◆ **To do**:
Apart from the images, reproduce every record word for word.
Segment Start: Source data
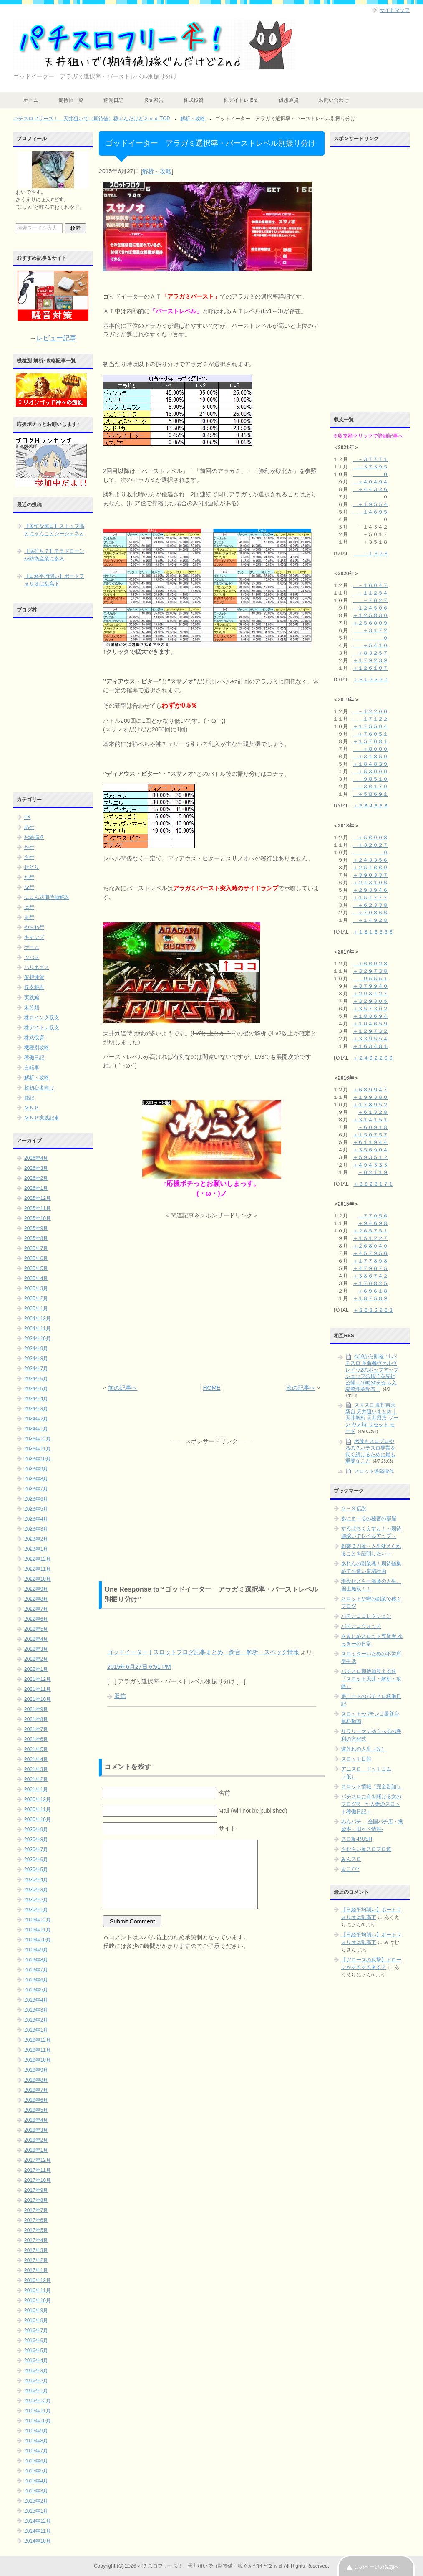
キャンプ (34, 937)
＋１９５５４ (370, 504)
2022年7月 (36, 1609)
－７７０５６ (373, 1216)
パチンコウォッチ (361, 1626)
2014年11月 (37, 2531)
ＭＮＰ (31, 1108)
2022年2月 (36, 1659)
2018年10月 (37, 2060)
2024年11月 (37, 1328)
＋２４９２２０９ (373, 1058)
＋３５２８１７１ (373, 1184)
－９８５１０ (370, 779)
Segment End: Source data
◆ **Solution below**:
キャンプ (34, 937)
＋１９５５４ (370, 504)
2022年7月 (36, 1609)
－７７０５６ (373, 1216)
パチンコウォッチ (361, 1626)
2014年11月 (37, 2531)
ＭＮＰ (31, 1108)
2022年2月 (36, 1659)
2018年10月 (37, 2060)
2024年11月 (37, 1328)
＋２４９２２０９ (373, 1058)
＋３５２８１７１ (373, 1184)
－９８５１０ (370, 779)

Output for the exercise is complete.